INFORMATION:
═══
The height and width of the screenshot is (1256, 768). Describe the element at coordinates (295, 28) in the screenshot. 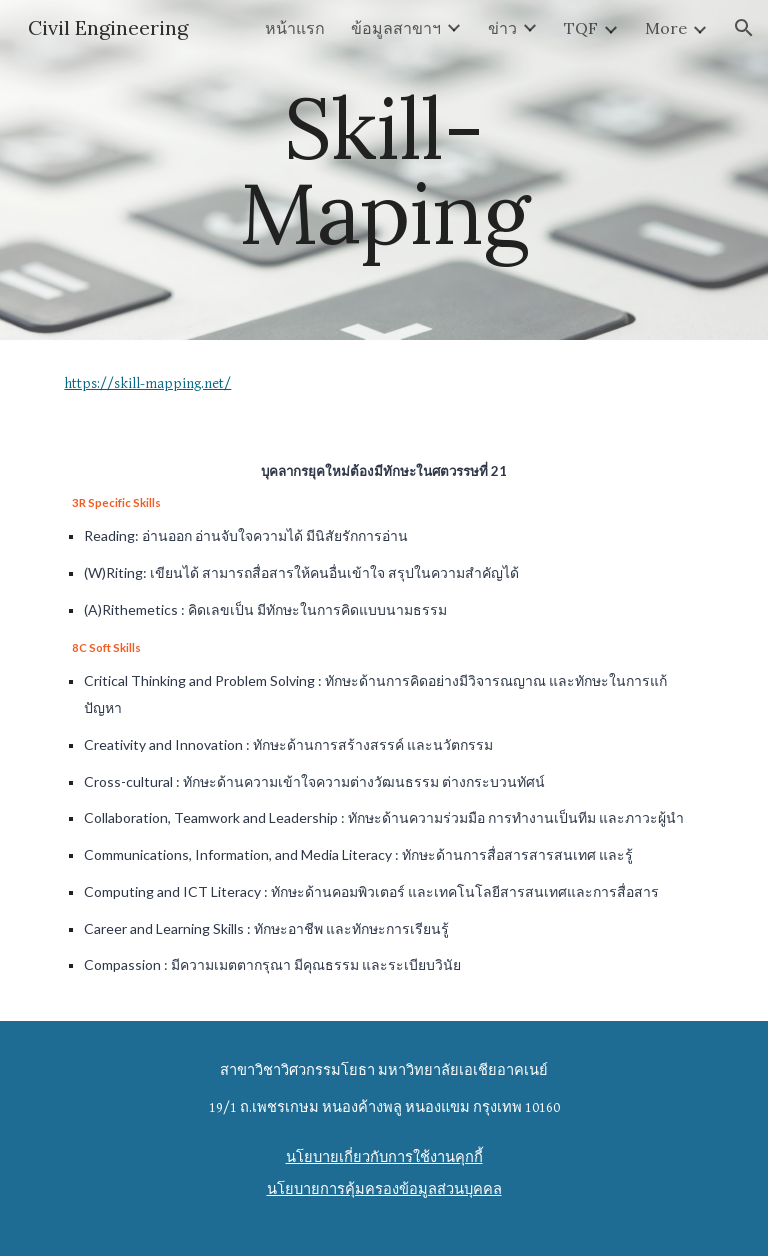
═══
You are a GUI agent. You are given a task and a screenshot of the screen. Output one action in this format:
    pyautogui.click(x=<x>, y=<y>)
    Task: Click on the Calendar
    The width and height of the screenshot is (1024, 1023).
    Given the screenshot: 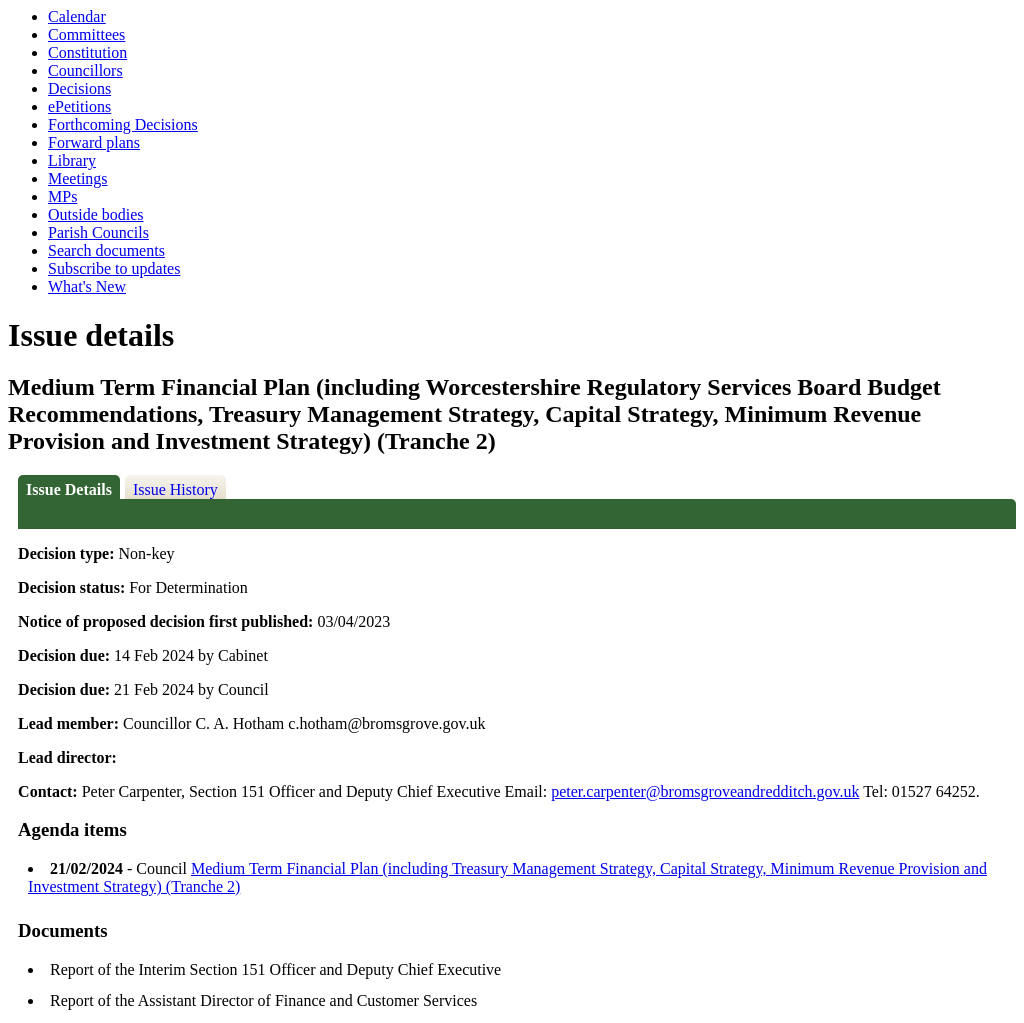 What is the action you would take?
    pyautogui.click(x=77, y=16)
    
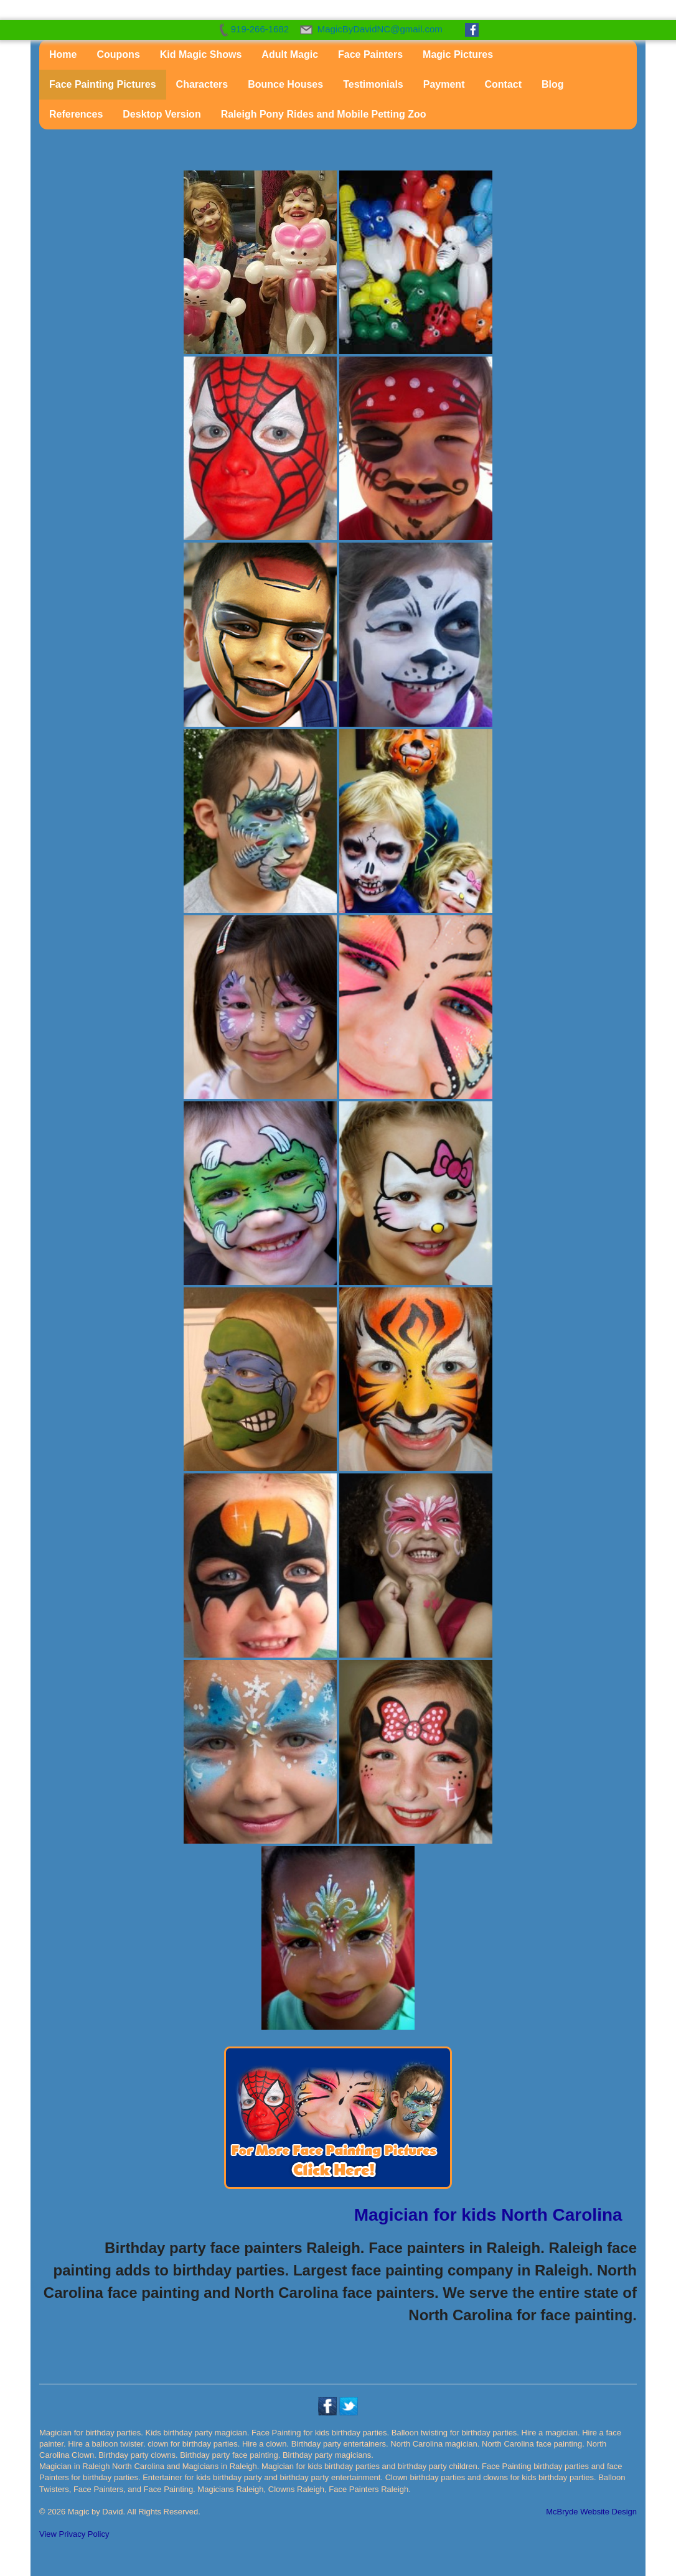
═══
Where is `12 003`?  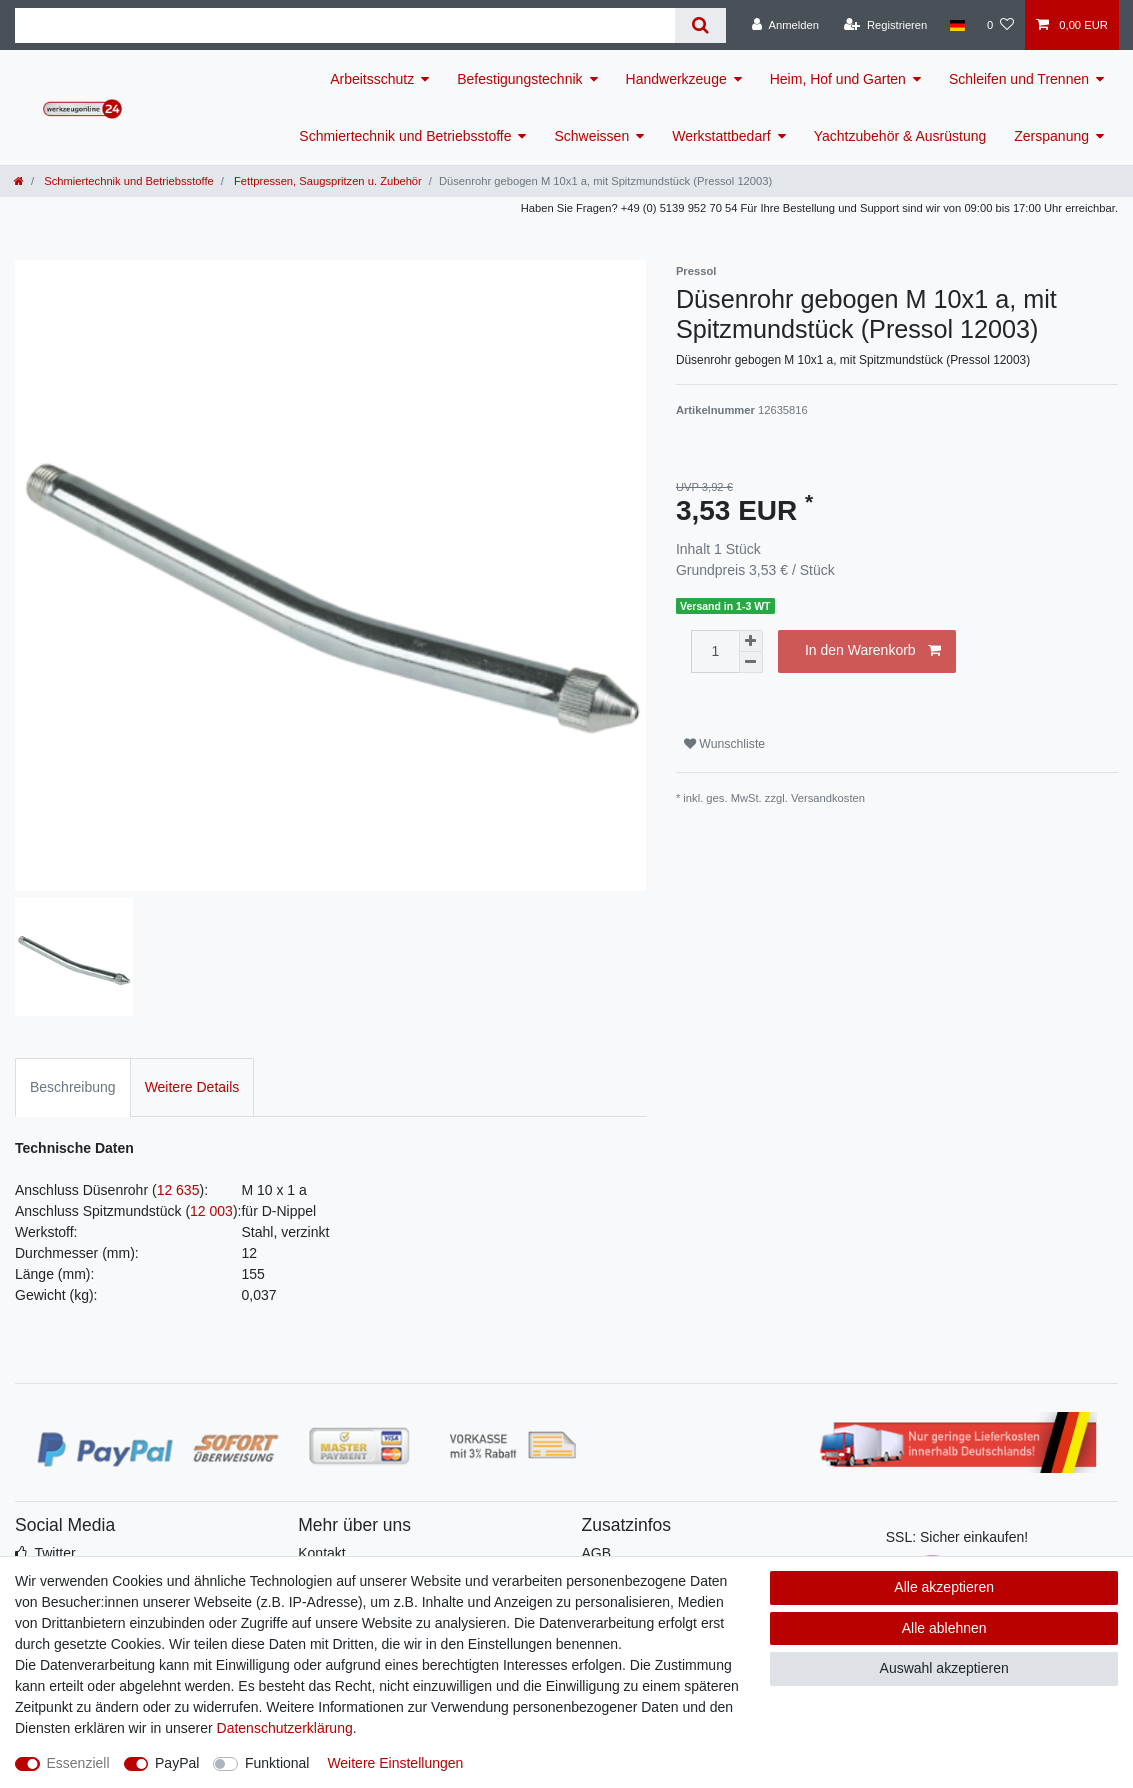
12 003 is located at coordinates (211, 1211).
═══
WHAT IS EXPECTED:
Write out only the lines that run from the line containing "You are a GUI" through the line containing "The width and", both included, exactly as they appear above.

FINAL ANSWER:
You are a GUI agent. You are given a task and a screenshot of the screen. Output one action in this format:
    pyautogui.click(x=<x>, y=<y>)
    Task: Click on the Calendar
    The width and height of the screenshot is (1024, 1023).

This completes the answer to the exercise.